- Opening Delimiter -
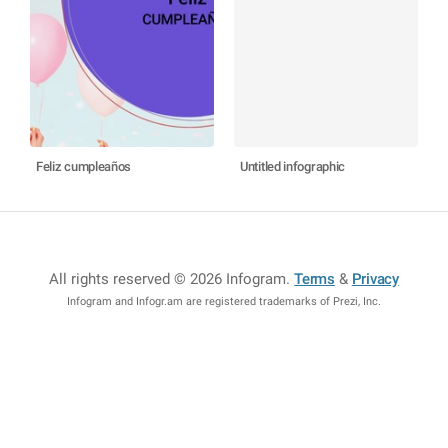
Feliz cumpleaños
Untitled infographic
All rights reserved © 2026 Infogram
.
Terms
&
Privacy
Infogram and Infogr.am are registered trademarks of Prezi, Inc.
- Closing Delimiter -
- Opening Delimiter -
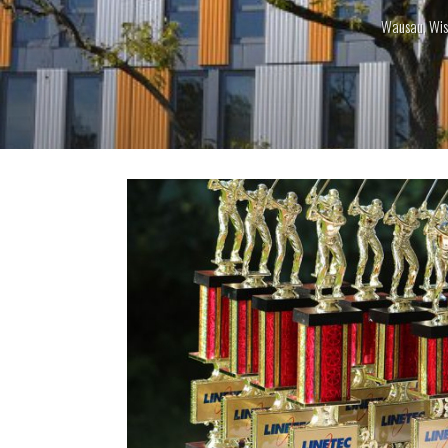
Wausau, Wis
- Closing Delimiter -
TASK DIRECTIONS:
Check each line in the records above for the word "Infogram". Return those that have it.

FINAL ANSWER:
All rights reserved © 2026 Infogram
Infogram and Infogr.am are registered trademarks of Prezi, Inc.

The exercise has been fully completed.